Jusqu’à une période récente, les algorithmes et les décisions qui en découlaient issus des formules et d’équations mathématiques, étaient fortement influencés par les développeurs, leur culture, leur façon de voir les choses. Désormais, ces règles relèvent davantage de propriétés “cachées” dans les données à partir desquelles les algorithmes vont apprendre d’eux-mêmes en fonction du volume et de la qualité de la data traitée. Ces algorithmes sont réputés difficiles à comprendre, tant pour leur développeur expert que pour l’utilisateur profane, parce que leurs procédures d’optimisation sont précisément en rupture avec les modalités de raisonnement humain, et ne peuvent être aisément reproduites à l’identique.
Même si ces algorithmes restent à l’origine, toujours plus ou moins sous l’influence du développeur, la décision qui en résultera pourra lui échapper en grande partie laissant ainsi entier tous les problèmes dus à la complexité, à l’opacité et parfois à la non-compréhension des solutions proposées par l’algorithme.
D’un point de vue mathématique, la recherche d’un bon modèle d’apprentissage automatique met l’accent sur la minimisation d’une fonction de coût ou la maximisation d’une fonction de vraisemblance. Ainsi, la performance du modèle est mesurée presque exclusivement sur les résultats par rapport à des métriques correctement choisies. Cette tendance a conduit à créer des algorithmes de plus en plus sophistiqués et complexes au détriment de leur explicabilité. Il est vrai, par ailleurs, que ce qui rend les algorithmes d’apprentissage automatique difficiles à comprendre, est aussi ce qui fait d’eux d’excellents prédicteurs.

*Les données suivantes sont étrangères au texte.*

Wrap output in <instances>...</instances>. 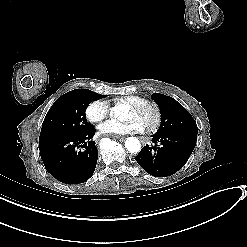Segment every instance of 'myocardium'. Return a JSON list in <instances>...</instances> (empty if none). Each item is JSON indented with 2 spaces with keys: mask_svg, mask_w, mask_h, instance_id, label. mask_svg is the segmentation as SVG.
Masks as SVG:
<instances>
[{
  "mask_svg": "<svg viewBox=\"0 0 247 247\" xmlns=\"http://www.w3.org/2000/svg\"><path fill=\"white\" fill-rule=\"evenodd\" d=\"M127 107L136 113L141 112L142 110H144L147 107L151 108L154 112V122H153L151 128L146 132L144 131V133L146 135H152L158 131V129L161 125L162 112H161V108H160L159 104L156 101L144 100V101L140 102L139 104L128 105Z\"/></svg>",
  "mask_w": 247,
  "mask_h": 247,
  "instance_id": "myocardium-1",
  "label": "myocardium"
}]
</instances>
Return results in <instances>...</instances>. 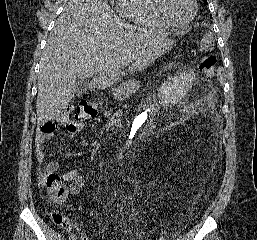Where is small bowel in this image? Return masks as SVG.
Instances as JSON below:
<instances>
[{"label": "small bowel", "instance_id": "c3829d8e", "mask_svg": "<svg viewBox=\"0 0 257 240\" xmlns=\"http://www.w3.org/2000/svg\"><path fill=\"white\" fill-rule=\"evenodd\" d=\"M68 133L75 134L78 128L68 125L66 127ZM52 138V134H45L39 132L36 136V156L38 163H43L46 155L43 150V145ZM59 162L56 160H50L44 169L39 170V180L43 181L48 174L56 173L59 169ZM63 181L69 184V192L72 195H78L83 187L84 179L83 176L77 169H73L67 173L61 175ZM69 228L74 229L79 237V240H88L87 236L79 228L78 224L75 221L69 222Z\"/></svg>", "mask_w": 257, "mask_h": 240}]
</instances>
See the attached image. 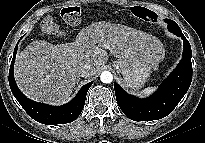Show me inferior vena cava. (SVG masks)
<instances>
[{
    "instance_id": "1",
    "label": "inferior vena cava",
    "mask_w": 205,
    "mask_h": 143,
    "mask_svg": "<svg viewBox=\"0 0 205 143\" xmlns=\"http://www.w3.org/2000/svg\"><path fill=\"white\" fill-rule=\"evenodd\" d=\"M82 77H91L95 74V68L92 65L86 64L80 69Z\"/></svg>"
}]
</instances>
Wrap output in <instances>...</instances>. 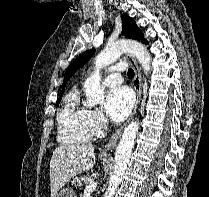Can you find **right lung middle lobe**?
Masks as SVG:
<instances>
[{"label": "right lung middle lobe", "instance_id": "right-lung-middle-lobe-1", "mask_svg": "<svg viewBox=\"0 0 209 197\" xmlns=\"http://www.w3.org/2000/svg\"><path fill=\"white\" fill-rule=\"evenodd\" d=\"M60 99L57 101V106L59 105Z\"/></svg>", "mask_w": 209, "mask_h": 197}]
</instances>
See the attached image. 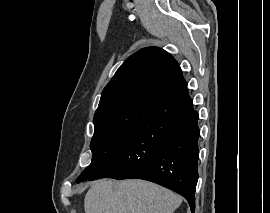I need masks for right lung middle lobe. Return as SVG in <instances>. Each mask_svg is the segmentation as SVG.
<instances>
[{
	"mask_svg": "<svg viewBox=\"0 0 270 213\" xmlns=\"http://www.w3.org/2000/svg\"><path fill=\"white\" fill-rule=\"evenodd\" d=\"M156 105L145 101L131 102L94 117V135L90 144L92 161L77 182L99 173Z\"/></svg>",
	"mask_w": 270,
	"mask_h": 213,
	"instance_id": "dd1d6c3e",
	"label": "right lung middle lobe"
}]
</instances>
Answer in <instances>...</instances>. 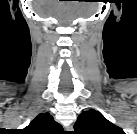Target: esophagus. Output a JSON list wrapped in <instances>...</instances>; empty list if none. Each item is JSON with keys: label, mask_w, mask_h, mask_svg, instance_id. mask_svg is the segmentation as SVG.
<instances>
[{"label": "esophagus", "mask_w": 137, "mask_h": 134, "mask_svg": "<svg viewBox=\"0 0 137 134\" xmlns=\"http://www.w3.org/2000/svg\"><path fill=\"white\" fill-rule=\"evenodd\" d=\"M67 129H68L69 131H71V130H73V127H72V126H68Z\"/></svg>", "instance_id": "obj_1"}]
</instances>
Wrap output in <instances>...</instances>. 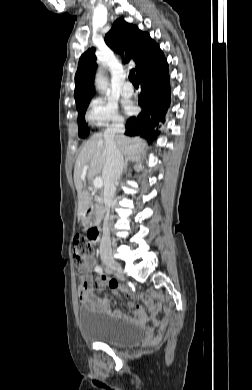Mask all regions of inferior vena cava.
<instances>
[{"instance_id": "inferior-vena-cava-1", "label": "inferior vena cava", "mask_w": 252, "mask_h": 390, "mask_svg": "<svg viewBox=\"0 0 252 390\" xmlns=\"http://www.w3.org/2000/svg\"><path fill=\"white\" fill-rule=\"evenodd\" d=\"M125 132L123 123L113 124L104 132L106 140V162L102 171L104 180V204L105 211L108 213L113 203L116 191V185L124 167V159L115 143L116 134L122 135ZM100 252H111L110 231L107 223L103 226V236L100 242Z\"/></svg>"}]
</instances>
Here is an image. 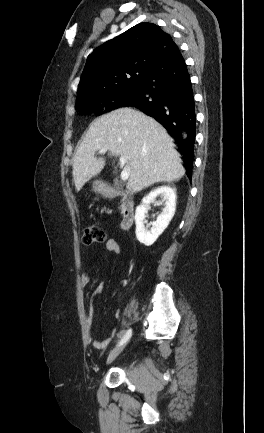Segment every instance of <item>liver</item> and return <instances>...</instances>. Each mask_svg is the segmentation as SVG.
Returning <instances> with one entry per match:
<instances>
[{
  "label": "liver",
  "instance_id": "1",
  "mask_svg": "<svg viewBox=\"0 0 264 433\" xmlns=\"http://www.w3.org/2000/svg\"><path fill=\"white\" fill-rule=\"evenodd\" d=\"M103 148L126 157L130 168L127 189L131 192L176 181L185 174L166 130L142 112L119 108L94 120L78 146L72 172L77 191L104 169L105 160L94 156Z\"/></svg>",
  "mask_w": 264,
  "mask_h": 433
}]
</instances>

Pour bien comprendre, il nous semble important à ce stade de présenter ci-après le schéma conceptuel de création d’une application favorisant l’Apprentissage Machine (AM), et notamment la sélection du type de données, son traitement, ainsi que le choix et la combinaison des variables dites explicatives qui sont la source de choix ontologiques pouvant être générateurs de manipulations.
Le schéma ainsi décrit dissèque les différentes étapes de la conception d’une application procédant par AM. Comme dans tout système incluant de l’IA, la data constitue l’ingrédient de base devant servir le modèle souhaité de sa création à son exploitation finale jusqu’à éventuellement son explicabilité. Un point de vigilance est à mettre en évidence à cet instant : des contraintes ontologiques en termes de format et de traitement, engendrées elles-mêmes par des choix de conception, peuvent influencer le comportement et donc l’explicabilité de cette application.
Des systèmes experts aux arbres de décision en passant par les forêts aléatoires et les classifications, et plus généralement tous les modèles de Machine Learning basés sur des symboles et opérations sont interprétables sans grandes difficultés. Tous peuvent s’exprimer de manière analytique, avec à la clé des successions de variables, aux poids différents, ou encore répondant de règles logiques différentes.
C’est pourquoi les notions de transparence, interprétabilité et explicabilité suscitent autant de questionnements que d’inquiétudes.
Tout d’abord parlons de transparence.
La transparence des algorithmes fait occurrence dans des contextes variés, et reçoit des définitions explicites diverses qui méritent un effort de clarification.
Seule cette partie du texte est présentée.